Overview of the distributed MemoryStore
The MemoryStore supports several types of stores as described in "Using the MemoryStore". In addition to those stores that are local to a single Apama process, Apama also supports a distributed store in which data can be accessed by applications running in multiple correlators. You prepare a distributed store with a prepareDistributed call on a Storage object. When this sends a Finished event with success set to true, the Store can be opened, and Table objects created.
A distributed store makes use of Terracotta's BigMemory Max or a third party distributed cache or datagrid technology that stores the data (table contents) in memory across a number of processes (nodes), typically across a number of machines.

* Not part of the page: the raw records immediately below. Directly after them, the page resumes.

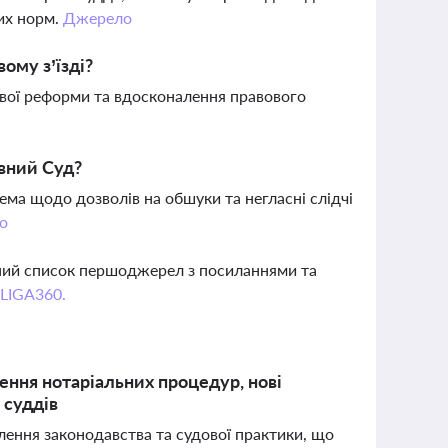
их норм.
Джерело
ому з’їзді?
ової реформи та вдосконалення правового
овний Суд?
ма щодо дозволів на обшуки та негласні слідчі
о
вний список першоджерел з посиланнями та
 LIGA360.
ення нотаріальних процедур, нові
 суддів
лення законодавства та судової практики, що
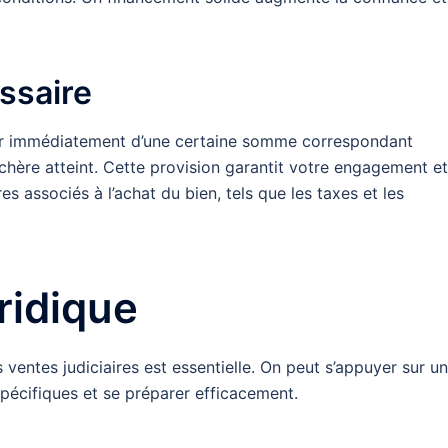
essaire
oser immédiatement d’une certaine somme correspondant
chère atteint. Cette provision garantit votre engagement et
s associés à l’achat du bien, tels que les taxes et les
ridique
 ventes judiciaires est essentielle. On peut s’appuyer sur un
spécifiques et se préparer efficacement.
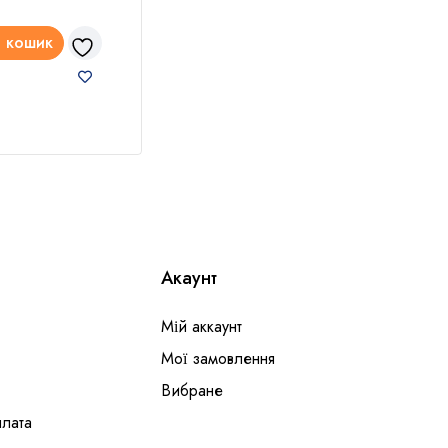
250
 кошик
Читати далі
До
Акаунт
Мій аккаунт
Мої замовлення
Вибране
плата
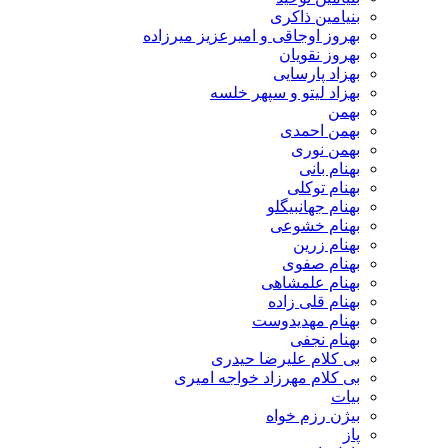
بنیامین ذاکری
بهروز اوجاقی و امیرعزیز میرزاده
بهروز نقویان
بهزاد پارسایی
بهزاد لیتو و سپهر خلسه
بهمن
بهمن احمدی
بهمن نوری
بهنام بانی
بهنام توکلی
بهنام جهانبیگلو
بهنام خشوعی
بهنام زرین
بهنام صفوی
بهنام علمشاهی
بهنام قلی زاده
بهنام مهدیدوست
بهنام نجفی
بی کلام علیرضا حیدری
بی کلام مهرزاد خواجه امیری
بیات
بیژن رزم خواه
پاز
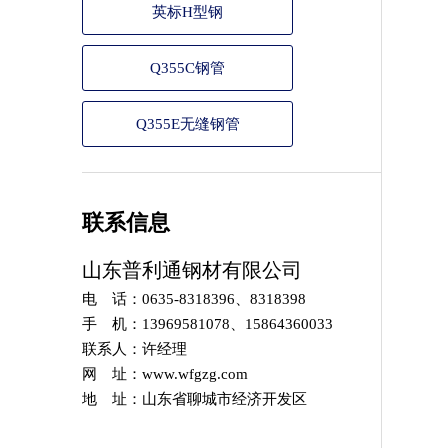
英标H型钢
Q355C钢管
Q355E无缝钢管
联系信息
山东普利通钢材有限公司
电 话：0635-8318396、8318398
手 机：13969581078、15864360033
联系人：许经理
网 址：www.wfgzg.com
地 址：山东省聊城市经济开发区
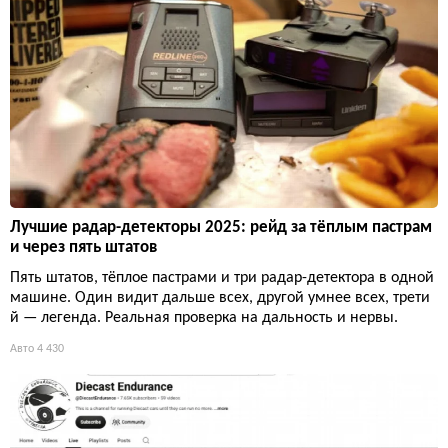
Лучшие радар-детекторы 2025: рейд за тёплым пастрам
и через пять штатов
Пять штатов, тёплое пастрами и три радар-детектора в одной
машине. Один видит дальше всех, другой умнее всех, трети
й — легенда. Реальная проверка на дальность и нервы.
Авто
4 430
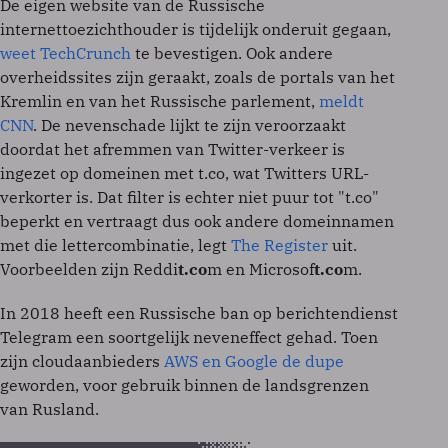
De eigen website van de Russische
internettoezichthouder is tijdelijk onderuit gegaan,
weet TechCrunch
te bevestigen. Ook andere
overheidssites zijn geraakt, zoals de portals van het
Kremlin en van het Russische parlement,
meldt
CNN
. De nevenschade lijkt te zijn veroorzaakt
doordat het afremmen van Twitter-verkeer is
ingezet op domeinen met t.co, wat Twitters URL-
verkorter is. Dat filter is echter niet puur tot "t.co"
beperkt en vertraagt dus ook andere domeinnamen
met die lettercombinatie, legt
The Register
uit.
Voorbeelden zijn Reddi
t.co
m en Microsof
t.co
m.
In 2018 heeft een Russische ban op berichtendienst
Telegram een soortgelijk neveneffect gehad. Toen
zijn cloudaanbieders
AWS en Google de dupe
geworden, voor gebruik binnen de landsgrenzen
van Rusland.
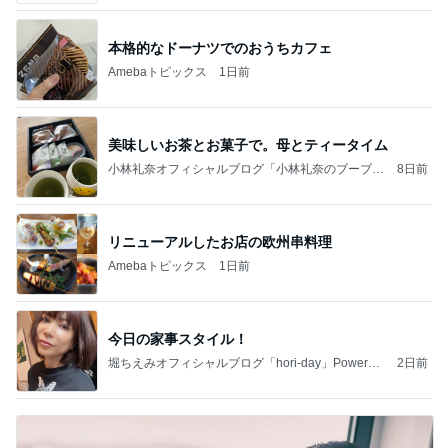
本格的なドーナツでのおうちカフェ
Amebaトピックス
1日前
美味しいお茶とお菓子で。母とティータイム
小林礼奈オフィシャルブログ「小林礼奈のブーブー
8日前
ブログ」Powered by Ameba
リニューアルしたお店の欧州串料理
Amebaトピックス
1日前
今日の家事スタイル！
堀ちえみオフィシャルブログ「hori-day」Powered
2日前
by Ameba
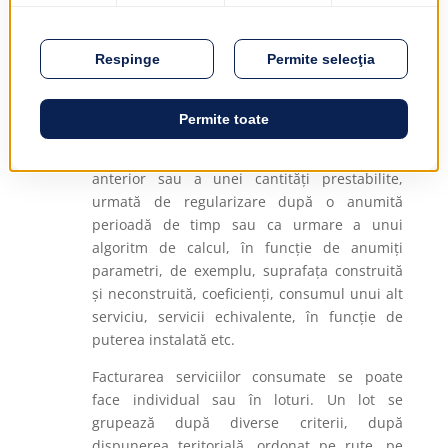
servicii. În procesul de facturare, în cazul
modificării tarifelor, influența asupra
serviciilor consumate este gestionată automat
de aplicație.
Serviciile consumate se măsoară cu: contoare,
în sistemul de tarifare sau de abonament, în
sistemul de estimare, pe baza consumului
anterior sau a unei cantități prestabilite,
urmată de regularizare după o anumită
perioadă de timp sau ca urmare a unui
algoritm de calcul, în funcție de anumiți
parametri, de exemplu, suprafața construită
și neconstruită, coeficienți, consumul unui alt
serviciu, servicii echivalente, în funcție de
puterea instalată etc.
Facturarea serviciilor consumate se poate
face individual sau în loturi. Un lot se
grupează după diverse criterii, după
dispunerea teritorială, ordonat pe rute, pe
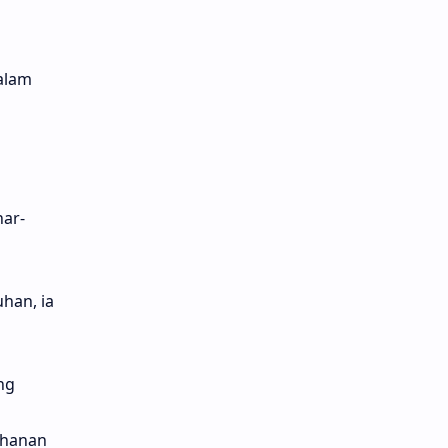
alam
h
nar-
han, ia
ng
ahanan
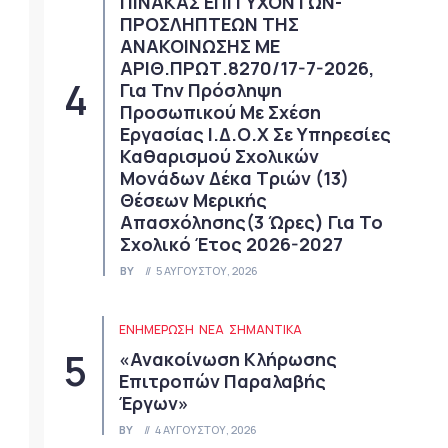
ΠΙΝΑΚΑΣ ΕΠΙΤΥΧΟΝΤΩΝ-
ΠΡΟΣΛΗΠΤΕΩΝ ΤΗΣ
ΑΝΑΚΟΙΝΩΣΗΣ ΜΕ
ΑΡΙΘ.ΠΡΩΤ.8270/17-7-2026,
Για Την Πρόσληψη
Προσωπικού Με Σχέση
Εργασίας Ι.Δ.Ο.Χ Σε Υπηρεσίες
Καθαρισμού Σχολικών
Μονάδων Δέκα Τριών (13)
Θέσεων Μερικής
Απασχόλησης(3 Ώρες) Για Το
Σχολικό Έτος 2026-2027
BY
5 ΑΥΓΟΎΣΤΟΥ, 2026
ΕΝΗΜΕΡΩΣΗ
ΝΈΑ
ΣΗΜΑΝΤΙΚΆ
«Ανακοίνωση Κλήρωσης
Επιτροπών Παραλαβής
Έργων»
BY
4 ΑΥΓΟΎΣΤΟΥ, 2026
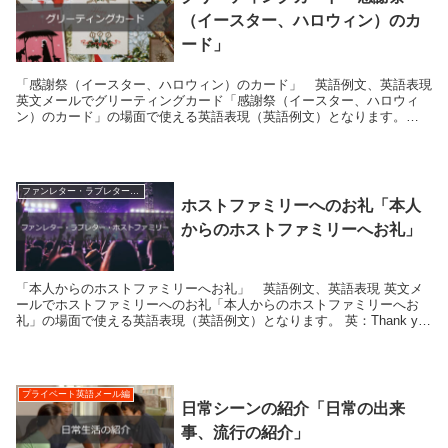
（イースター、ハロウィン）のカ
ード」
「感謝祭（イースター、ハロウィン）のカード」 英語例文、英語表現
英文メールでグリーティングカード「感謝祭（イースター、ハロウィ
ン）のカード」の場面で使える英語表現（英語例文）となります。
英：Happy...
ファンレター・ラブレター・ホストファミリー
ホストファミリーへのお礼「本人
からのホストファミリーへお礼」
「本人からのホストファミリーへお礼」 英語例文、英語表現 英文メ
ールでホストファミリーへのお礼「本人からのホストファミリーへお
礼」の場面で使える英語表現（英語例文）となります。 英：Thank you
f...
プライベート英語メール編
日常シーンの紹介「日常の出来
事、流行の紹介」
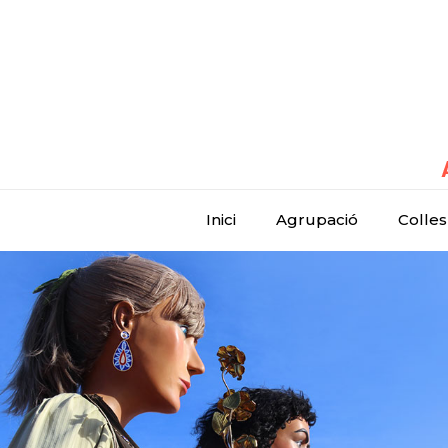
Inici
Agrupació
Colles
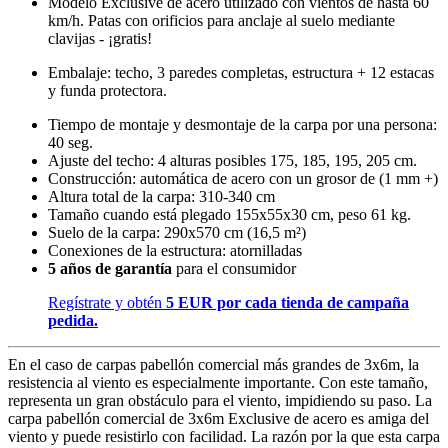
Modelo Exclusive de acero utilizado con vientos de hasta 60
km/h. Patas con orificios para anclaje al suelo mediante
clavijas - ¡gratis!
Embalaje: techo, 3 paredes completas, estructura + 12 estacas
y funda protectora.
Tiempo de montaje y desmontaje de la carpa por una persona:
40 seg.
Ajuste del techo: 4 alturas posibles 175, 185, 195, 205 cm.
Construcción: automática de acero con un grosor de (1 mm +)
Altura total de la carpa: 310-340 cm
Tamaño cuando está plegado 155x55x30 cm, peso 61 kg.
Suelo de la carpa: 290x570 cm (16,5 m²)
Conexiones de la estructura: atornilladas
5 años de garantía
para el consumidor
Regístrate y obtén
5 EUR por cada tienda de campaña
pedida.
En el caso de carpas pabellón comercial más grandes de 3x6m, la
resistencia al viento es especialmente importante. Con este tamaño,
representa un gran obstáculo para el viento, impidiendo su paso. La
carpa pabellón comercial de 3x6m Exclusive de acero es amiga del
viento y puede resistirlo con facilidad. La razón por la que esta carpa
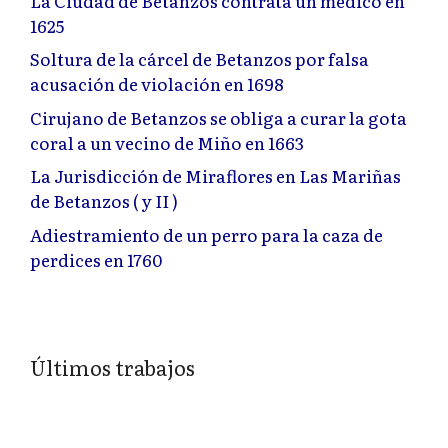
La Ciudad de Betanzos contrata un médico en
1625
Soltura de la cárcel de Betanzos por falsa
acusación de violación en 1698
Cirujano de Betanzos se obliga a curar la gota
coral a un vecino de Miño en 1663
La Jurisdicción de Miraflores en Las Mariñas
de Betanzos ( y II )
Adiestramiento de un perro para la caza de
perdices en 1760
Últimos trabajos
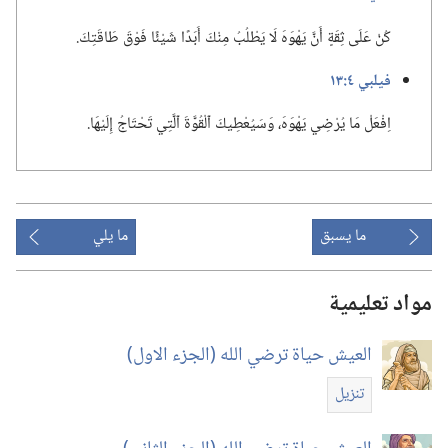
كُنْ عَلَى ثِقَةٍ أَنَّ يَهْوَهَ لَا يَطْلُبُ مِنْكَ أَبَدًا شَيْئًا فَوْقَ طَاقَتِكَ.‏
فيلبي ٤:‏١٣
اِفْعَلْ مَا يُرْضِي يَهْوَهَ،‏ وَسَيُعْطِيكَ ٱلْقُوَّةَ ٱلَّتِي تَحْتَاجُ إِلَيْهَا.‏
ما يسبق
ما يلي
مواد تعليمية
العيش حياة ترضي الله (‏الجزء الاول)‏
تنزيل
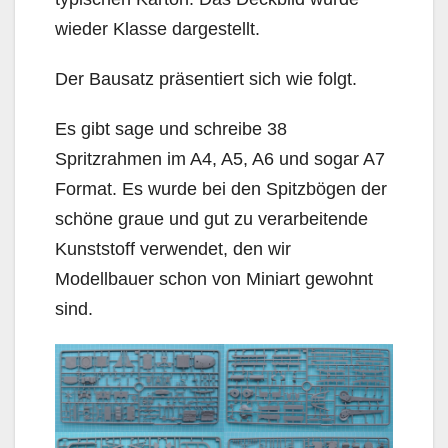
wieder Klasse dargestellt.
Der Bausatz präsentiert sich wie folgt.
Es gibt sage und schreibe 38
Spritzrahmen im A4, A5, A6 und sogar A7
Format. Es wurde bei den Spitzbögen der
schöne graue und gut zu verarbeitende
Kunststoff verwendet, den wir
Modellbauer schon von Miniart gewohnt
sind.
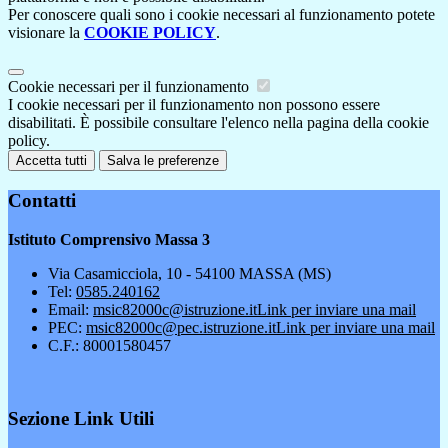
Per conoscere quali sono i cookie necessari al funzionamento potete
visionare la
COOKIE POLICY
.
Cookie necessari per il funzionamento
I cookie necessari per il funzionamento non possono essere
disabilitati. È possibile consultare l'elenco nella pagina della cookie
policy.
Accetta tutti
Salva le preferenze
Contatti
Istituto Comprensivo Massa 3
Via Casamicciola, 10 - 54100 MASSA (MS)
Tel:
0585.240162
Email:
msic82000c@istruzione.it
Link per inviare una mail
PEC:
msic82000c@pec.istruzione.it
Link per inviare una mail
C.F.: 80001580457
Sezione Link Utili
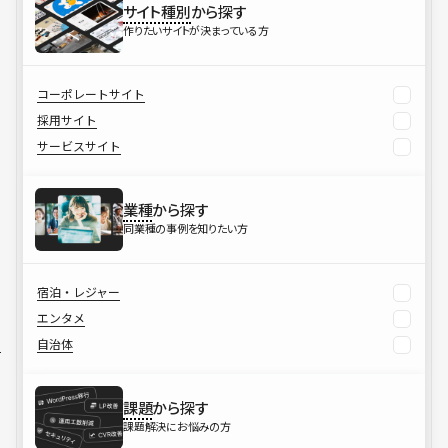
サイト種別
から探す
作りたいサイトが決まっている方
コーポレートサイト
採用サイト
サービスサイト
業種
から探す
同業種の事例を知りたい方
宿泊・レジャー
エンタメ
自治体
課題
から探す
課題解決にお悩みの方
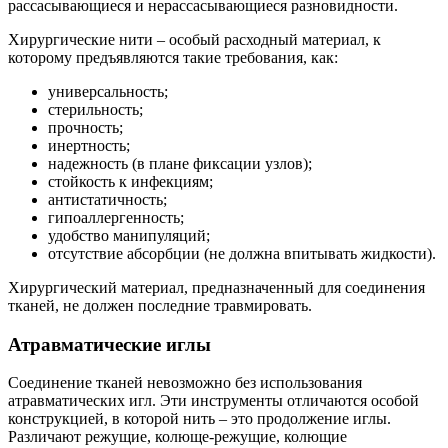
рассасывающиеся и нерассасывающиеся разновидности.
Хирургические нити – особый расходный материал, к
которому предъявляются такие требования, как:
универсальность;
стерильность;
прочность;
инертность;
надежность (в плане фиксации узлов);
стойкость к инфекциям;
антистатичность;
гипоаллергенность;
удобство манипуляций;
отсутствие абсорбции (не должна впитывать жидкости).
Хирургический материал, предназначенный для соединения
тканей, не должен последние травмировать.
Атравматические иглы
Соединение тканей невозможно без использования
атравматических игл. Эти инструменты отличаются особой
конструкцией, в которой нить – это продолжение иглы.
Различают режущие, колюще-режущие, колющие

The collection of nodes is termed a cluster.
Advantages
Arranging a number of nodes into a cluster provides the following advantages:
It is possible to store more data than would fit on one node.
As the data is in memory, a distributed store is typically faster than persisting the store contents to disk.
Every piece of data is typically stored on more than one node, so the failure of any one node should not cause the loss of any committed data.
If a node fails, other nodes can access any of the data without waiting to 'recover' or reload the entire datastore. Note, however, that it may take time to detect that the failed node is down.
The number of correlators can be changed at runtime, allowing the processing capacity of the system to be increased.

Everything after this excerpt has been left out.